Yeah, that sounds easy, especially if you’re Marci Ann Smith the owner of Cleveland skydiving in Garrettsville, who, with a crew of jumpers from around the country but mostly from Ohio, pulled off a 48-way formation, setting a new record for Ohio skydiving.

She says it took years to get it all together with three planes and enough experienced skydivers to make it happen. She got the idea after seeing similar formations pulled off by other groups.
“The more people you add to it and the more complex it gets, the harder it gets, and to me that’s where it starts getting fun, when you’re testing your limits and learning and pushing yourself on every single skydive,” Smith said.
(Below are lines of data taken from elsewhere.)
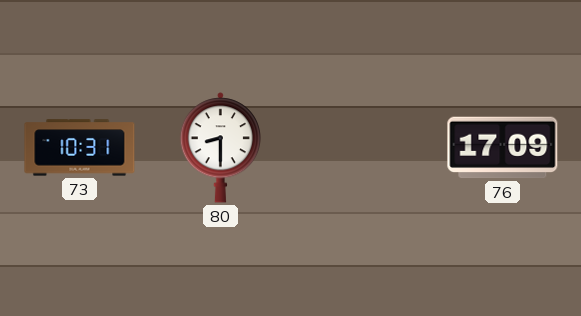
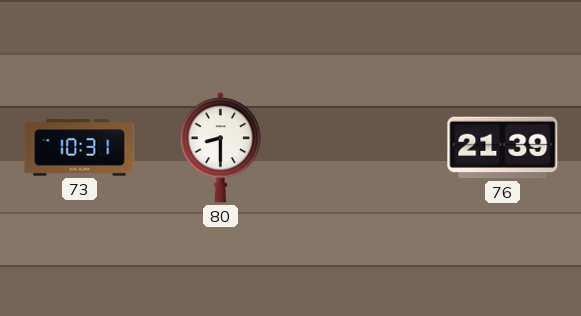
76: 17:09 -> 21:39
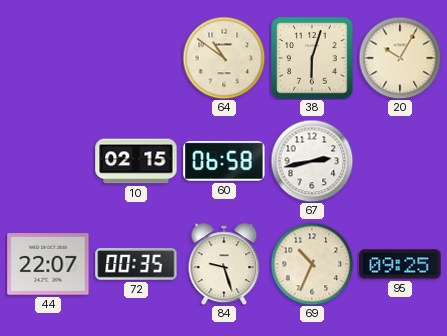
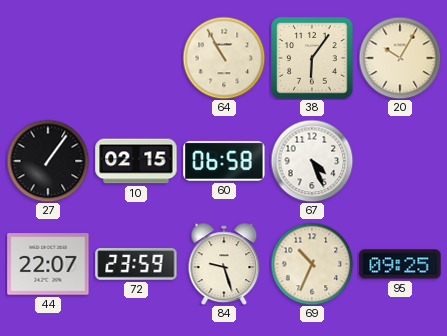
64: 10:51 -> 10:55
38: 6:03 -> 6:06
27: none -> 1:06
67: 2:43 -> 4:26
72: 00:35 -> 23:59
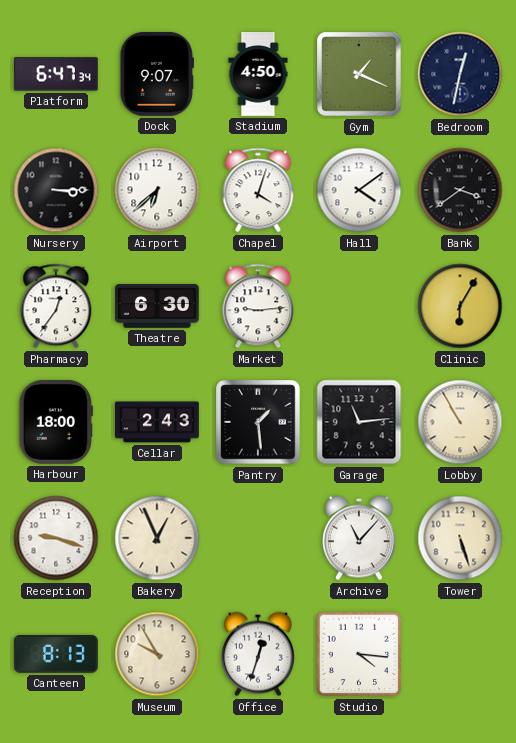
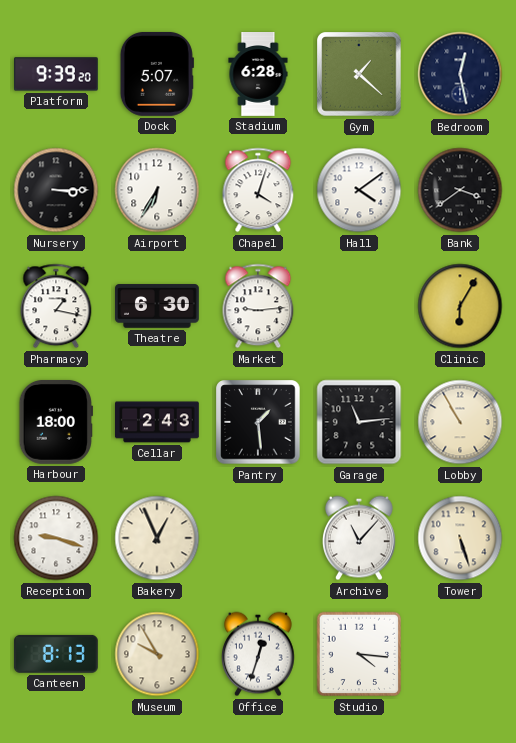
Platform: 6:47 -> 9:39
Dock: 9:07 -> 5:07
Stadium: 4:50 -> 6:28
Gym: 1:19 -> 1:22
Bedroom: 12:32 -> 12:28
Airport: 6:38 -> 6:35
Pharmacy: 12:36 -> 1:17
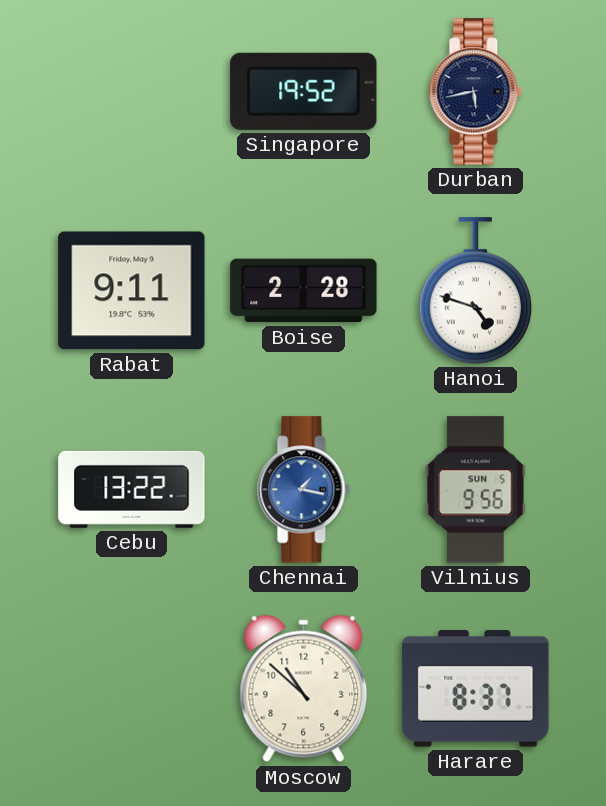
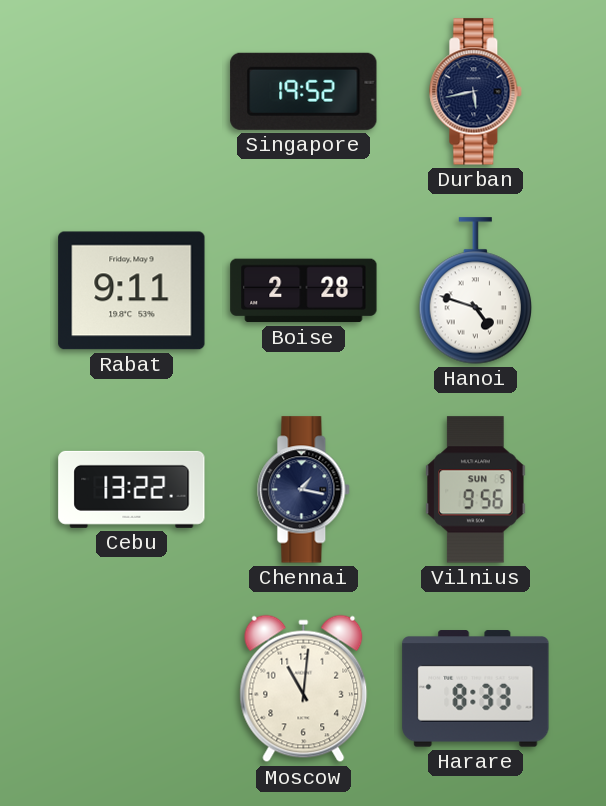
Chennai dial: blue -> navy
Moscow: 10:52 -> 11:01
Harare: 8:37 -> 8:33
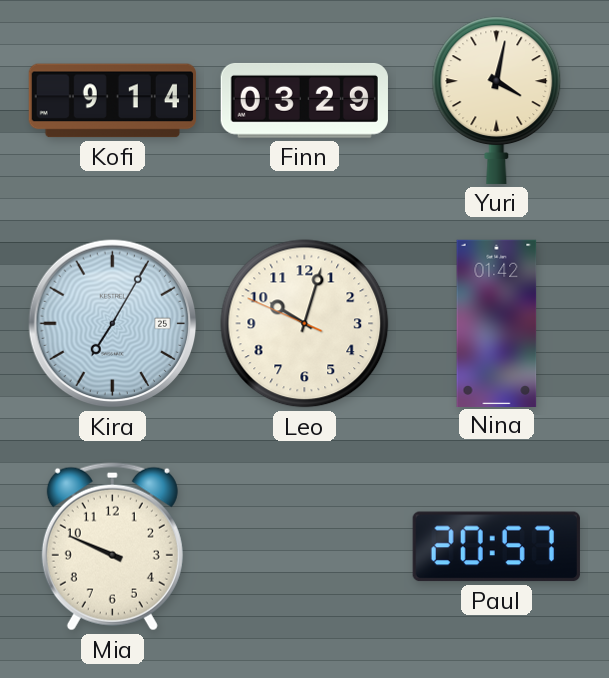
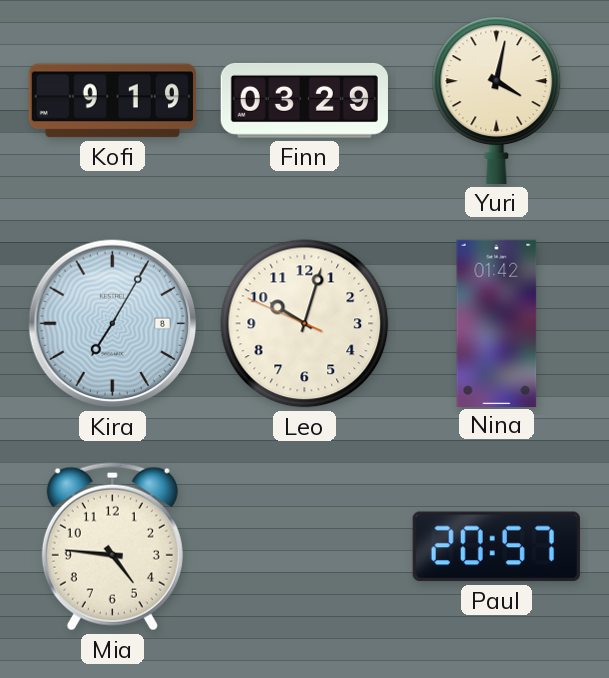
Kofi: 9:14 -> 9:19
Kira date: 25 -> 8
Mia: 9:49 -> 4:46
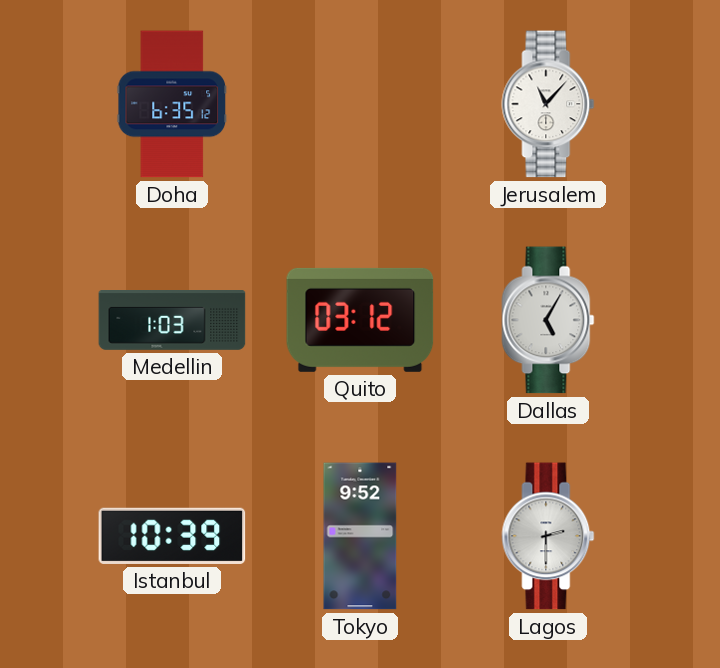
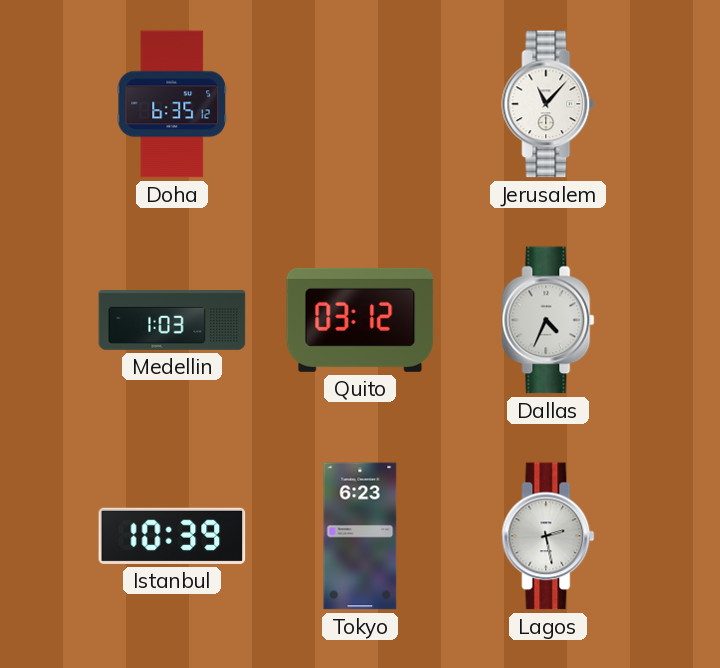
Dallas: 5:05 -> 4:34
Tokyo: 9:52 -> 6:23
Lagos: 2:30 -> 2:28
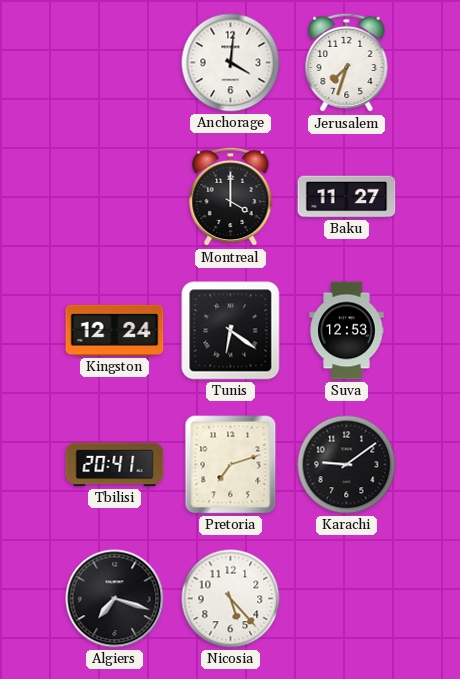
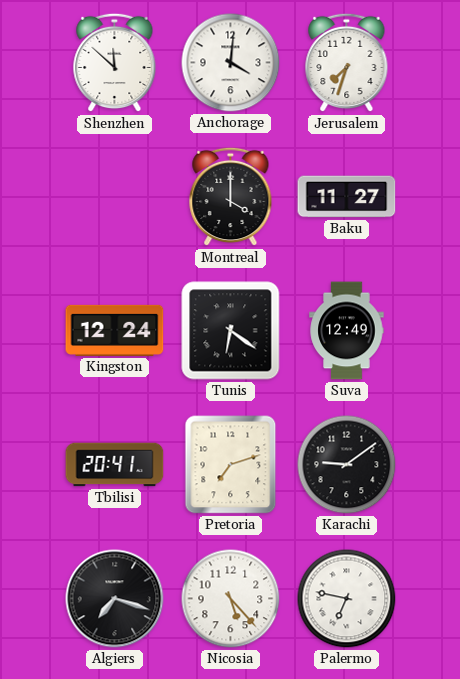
Shenzhen: none -> 11:52
Suva: 12:53 -> 12:49
Palermo: none -> 6:47
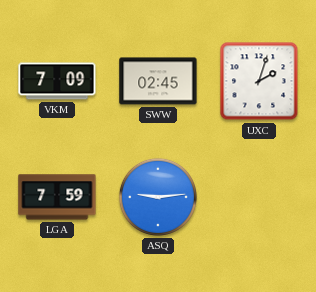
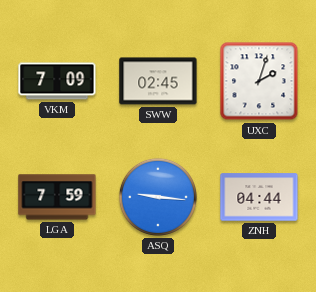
ASQ: 9:14 -> 9:16
ZNH: none -> 04:44
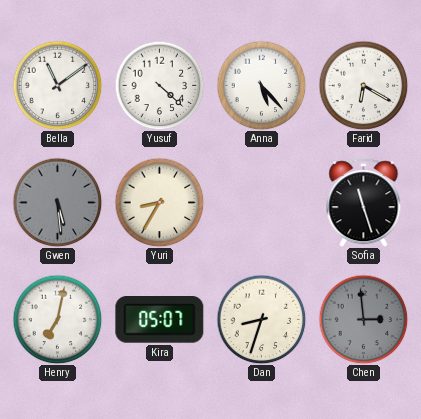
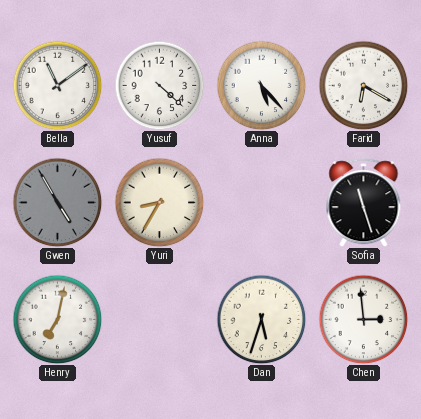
Gwen: 5:29 -> 4:55
Kira: 05:07 -> none
Dan: 8:33 -> 5:33
Chen dial: grey -> white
But this isn’t easy. It’s 48 jumpers, and two camera operators, all falling at over 100 miles an hour from 17,000 feet gliding into place, not only getting together, but holding on for about 10 seconds, just to make sure that the formation stays together long enough to set the record. Of course doing all this while dealing with gravity.
Smith says it took three tries to get.
“You’re looking across the formation and you can see everyone’s faces and everyone’s just smiling, and everything got calm in that second when it’s all calm and you’re looking across the formation and see all the smiles and don’t feel all the motion behind, you know you got it,” Smith said.
Cleveland skydiving broke the record set by a group from Cincinnati, and some of those same members came up to help out here.
Smith says the community of skydivers always likes a challenge and she says she’s sure someone will try to go bigger, and it might be her.
“People are telling me whatever the next big thing is they’re ready to go … yeah, they’re ready to go,” she said.